Bertis R&D Division, Bertis Inc, Gyeonggi-do, Republic of Korea.
Bertis Inc, Seoul, Republic of Korea.
Mol Cell Proteomics. 2024 Sep;23(9):100824. doi: 10.1016/j.mcpro.2024.100824. Epub 2024 Aug 5.
Pancreatic ductal adenocarcinoma (PDAC) suffers from a lack of an effective diagnostic method, which hampers improvement in patient survival. Carbohydrate antigen 19-9 (CA19-9) is the only FDA-approved blood biomarker for PDAC, yet its clinical utility is limited due to suboptimal performance. Liquid chromatography-mass spectrometry (LC-MS) has emerged as a burgeoning technology in clinical proteomics for the discovery, verification, and validation of novel biomarkers. A plethora of protein biomarker candidates for PDAC have been identified using LC-MS, yet few has successfully transitioned into clinical practice. This translational standstill is owed partly to insufficient considerations of practical needs and perspectives of clinical implementation during biomarker development pipelines, such as demonstrating the analytical robustness of proposed biomarkers which is critical for transitioning from research-grade to clinical-grade assays. Moreover, the throughput and cost-effectiveness of proposed assays ought to be considered concomitantly from the early phases of the biomarker pipelines for enhancing widespread adoption in clinical settings. Here, we developed a fit-for-purpose multi-marker panel for PDAC diagnosis by consolidating analytically robust biomarkers as well as employing a relatively simple LC-MS protocol. In the discovery phase, we comprehensively surveyed putative PDAC biomarkers from both in-house data and prior studies. In the verification phase, we developed a multiple-reaction monitoring (MRM)-MS-based proteomic assay using surrogate peptides that passed stringent analytical validation tests. We adopted a high-throughput protocol including a short gradient (<10 min) and simple sample preparation (no depletion or enrichment steps). Additionally, we developed our assay using serum samples, which are usually the preferred biospecimen in clinical settings. We developed predictive models based on our final panel of 12 protein biomarkers combined with CA19-9, which showed improved diagnostic performance compared to using CA19-9 alone in discriminating PDAC from non-PDAC controls including healthy individuals and patients with benign pancreatic diseases. A large-scale clinical validation is underway to demonstrate the clinical validity of our novel panel.

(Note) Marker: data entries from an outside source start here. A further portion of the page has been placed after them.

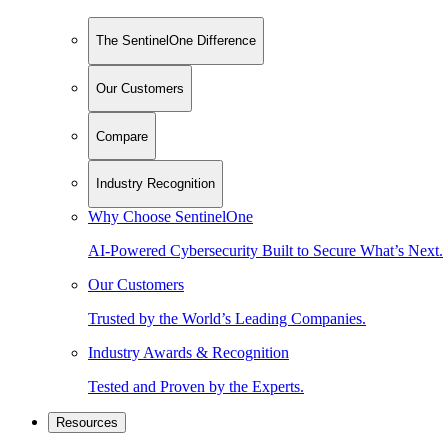
The SentinelOne Difference
Our Customers
Compare
Industry Recognition
Why Choose SentinelOne
AI-Powered Cybersecurity Built to Secure What’s Next.
Our Customers
Trusted by the World’s Leading Companies.
Industry Awards & Recognition
Tested and Proven by the Experts.
Resources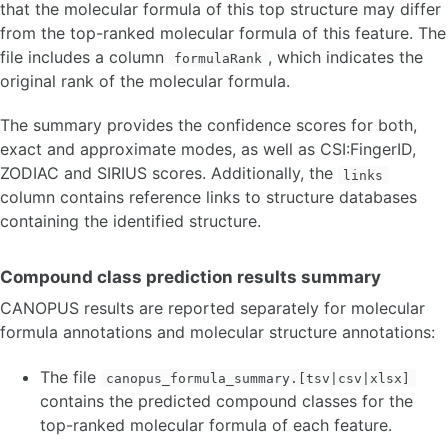
that the molecular formula of this top structure may differ
from the top-ranked molecular formula of this feature. The
file includes a column
, which indicates the
formulaRank
original rank of the molecular formula.
The summary provides the confidence scores for both,
exact and approximate modes, as well as CSI:FingerID,
ZODIAC and SIRIUS scores. Additionally, the
links
column contains reference links to structure databases
containing the identified structure.
Compound class prediction results summary
CANOPUS results are reported separately for molecular
formula annotations and molecular structure annotations:
The file
canopus_formula_summary.[tsv|csv|xlsx]
contains the predicted compound classes for the
top-ranked molecular formula of each feature.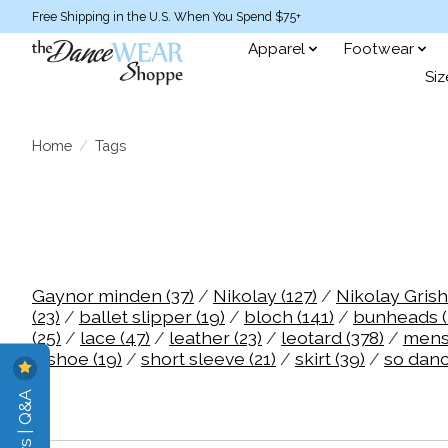
Free Shipping in the U.S. When You Spend $75+
Apparel
Footwear
Siz
Home
/
Tags
Gaynor minden
(37)
/
Nikolay
(127)
/
Nikolay Gris
(23)
/
ballet slipper
(19)
/
bloch
(141)
/
bunheads
(25)
/
lace
(47)
/
leather
(23)
/
leotard
(378)
/
men
/
shoe
(19)
/
short sleeve
(21)
/
skirt
(39)
/
so dan
Reviews | Q&A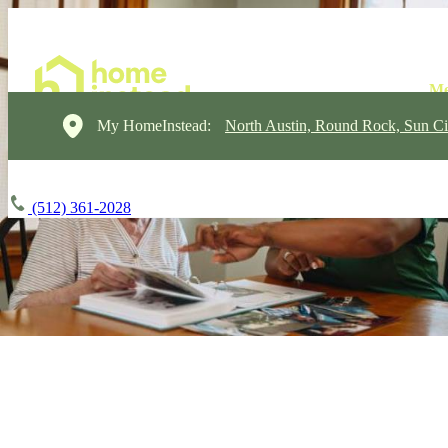
My HomeInstead:
North Austin, Round Rock, Sun Ci
(512) 361-2028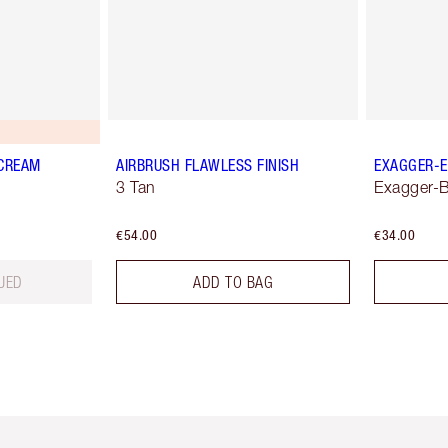
 CREAM
AIRBRUSH FLAWLESS FINISH
EXAGGER-E
3 Tan
Exagger-B
€54.00
€34.00
UED
ADD TO BAG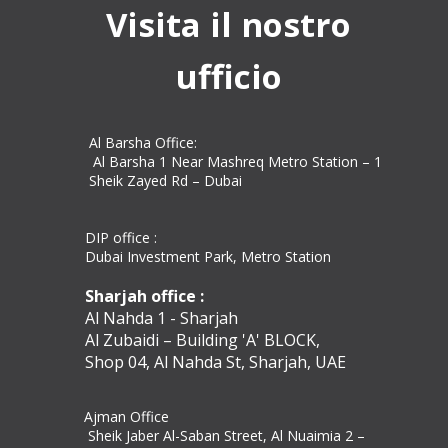
Visita il nostro
ufficio
Al Barsha Office:
Al Barsha 1 Near Mashreq Metro Station – 1
Sheik Zayed Rd – Dubai
DIP office :
Dubai Investment Park, Metro Station ​
Sharjah office :
Al Nahda 1 - Sharjah
Al Zubaidi – Building 'A' BLOCK,
Shop 04, Al Nahda St, Sharjah, UAE
Ajman Office​
Sheik Jaber Al-Saban Street, Al Nuaimia 2 –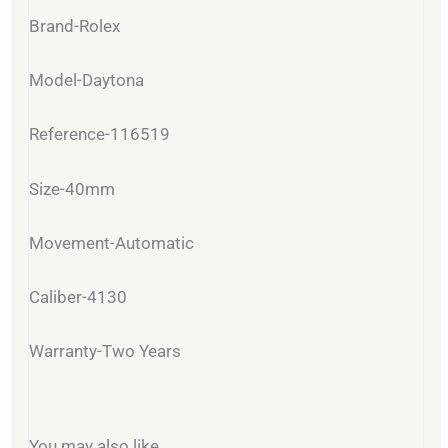
Brand-Rolex
Model-Daytona
Reference-116519
Size-40mm
Movement-Automatic
Caliber-4130
Warranty-Two Years
You may also like…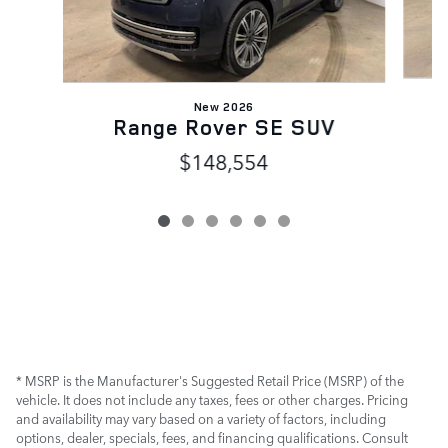
New 2026
Range Rover SE SUV
$148,554
* MSRP is the Manufacturer's Suggested Retail Price (MSRP) of the
vehicle. It does not include any taxes, fees or other charges. Pricing
and availability may vary based on a variety of factors, including
options, dealer, specials, fees, and financing qualifications. Consult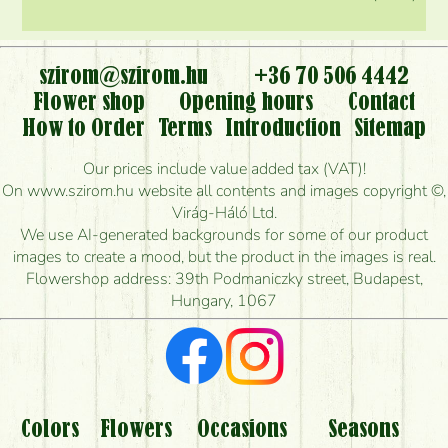
szirom@szirom.hu
+36 70 506 4442
Flower shop
Opening hours
Contact
How to Order
Terms
Introduction
Sitemap
Our prices include value added tax (VAT)!
On www.szirom.hu website all contents and images copyright ©,
Virág-Háló Ltd.
We use AI-generated backgrounds for some of our product
images to create a mood, but the product in the images is real.
Flowershop address: 39th Podmaniczky street, Budapest,
Hungary, 1067
Colors
Flowers
Occasions
Seasons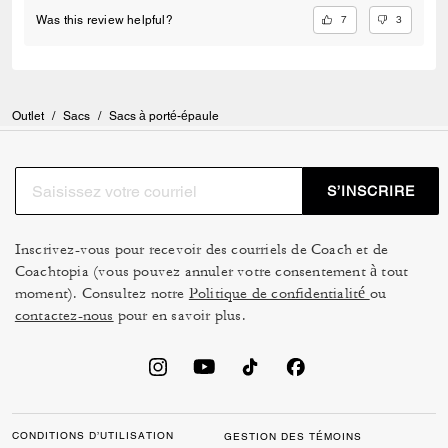
7
3
Was this review helpful?
Outlet
/
Sacs
/
Sacs à porté-épaule
S’INSCRIRE
Inscrivez-vous pour recevoir des courriels de Coach et de
Coachtopia (vous pouvez annuler votre consentement à tout
moment). Consultez notre
Politique de confidentialité
ou
contactez-nous
pour en savoir plus.
CONDITIONS D’UTILISATION
GESTION DES TÉMOINS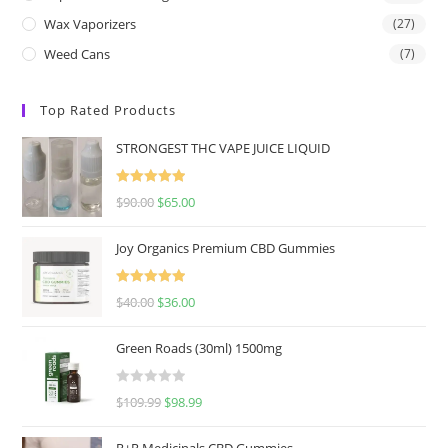
Wax Vaporizers
(27)
Weed Cans
(7)
Top Rated Products
STRONGEST THC VAPE JUICE LIQUID
Rated
5.00
$
90.00
$
65.00
out of 5
Joy Organics Premium CBD Gummies
Rated
5.00
$
40.00
$
36.00
out of 5
Green Roads (30ml) 1500mg
R
$
109.99
$
98.99
a
t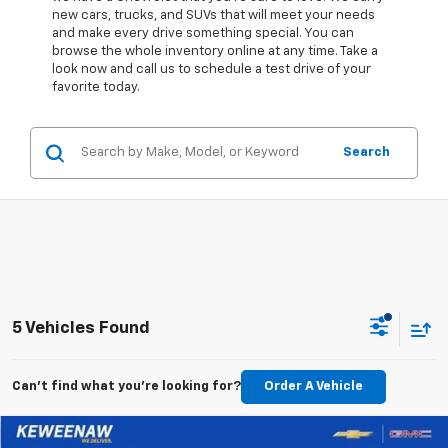
new cars, trucks, and SUVs that will meet your needs
and make every drive something special. You can
browse the whole inventory online at any time. Take a
look now and call us to schedule a test drive of your
favorite today.
Search
5 Vehicles Found
Can't find what you're looking for?
Order A Vehicle
Compare Vehicle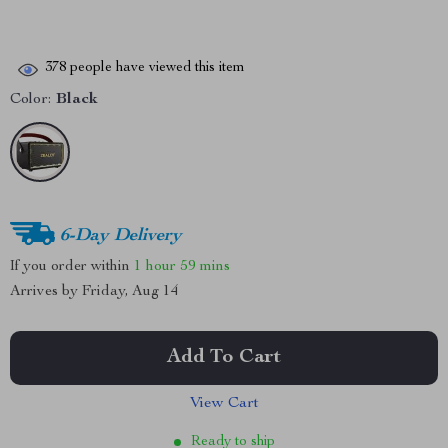
378
people have viewed this item
Color:
Black
6-Day Delivery
If you order within
1 hour
59 mins
Arrives by
Friday, Aug 14
Add To Cart
View Cart
Ready to ship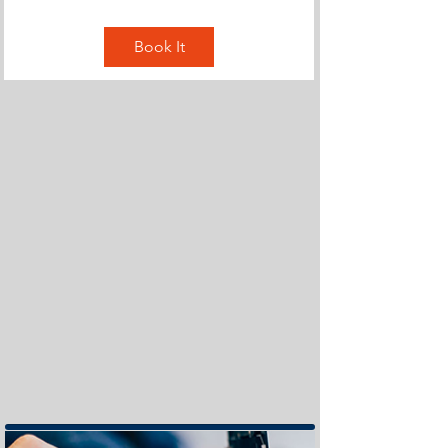
Book It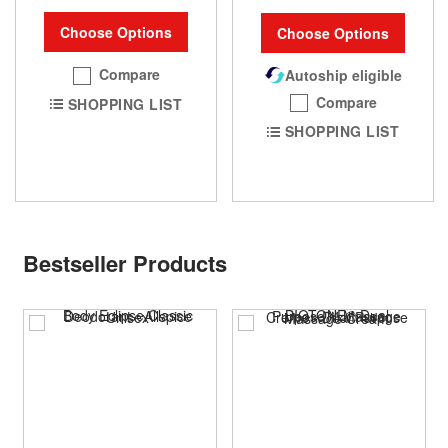
Choose Options
Choose Options
Compare
Autoship eligible
Compare
SHOPPING LIST
SHOPPING LIST
Bestseller Products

胰腺导管腺癌(PDAC)缺乏有效的诊断方法,这阻碍了患者生存率的提高。糖类抗原 19-9(CA19-9)是唯一获得 FDA 批准用于 PDAC 的血液生物标志物,但由于其性能不理想,其临床应用受到限制。液相色谱-质谱联用(LC-MS)技术已成为临床蛋白质组学中一种新兴的技术,用于发现、验证和验证新的生物标志物。已经使用 LC-MS 技术鉴定了大量 PDAC 的蛋白质生物标志物候选物,但很少有成功转化为临床实践。这种转化停滞部分归因于在生物标志物开发管道中对实际需求和临床实施观点的考虑不足,例如证明拟议生物标志物的分析稳健性,这对于从研究级到临床级测定的转变至关重要。此外,从生物标志物管道的早期阶段就应同时考虑拟议测定的通量和成本效益,以增强在临床环境中的广泛采用。在这里,我们通过整合分析稳健的生物标志物以及采用相对简单的 LC-MS 方案,开发了一种用于 PDAC 诊断的多功能多标志物面板。在发现阶段,我们全面调查了来自内部数据和先前研究的潜在 PDAC 生物标志物。在验证阶段,我们使用通过严格分析验证测试的替代肽开发了一种基于多重反应监测(MRM)-MS 的蛋白质组学测定法。我们采用了高通量方案,包括短梯度(<10 分钟)和简单的样品制备(无耗尽或富集步骤)。此外,我们还使用血清样本开发了我们的测定法,血清样本通常是临床环境中首选的生物样本。我们基于我们最终的 12 种蛋白质生物标志物组合 CA19-9 开发了预测模型,与单独使用 CA19-9 相比,该模型在区分 PDAC 与非 PDAC 对照(包括健康个体和患有良性胰腺疾病的患者)方面显示出了更好的诊断性能。正在进行大规模的临床验证,以证明我们新型面板的临床有效性。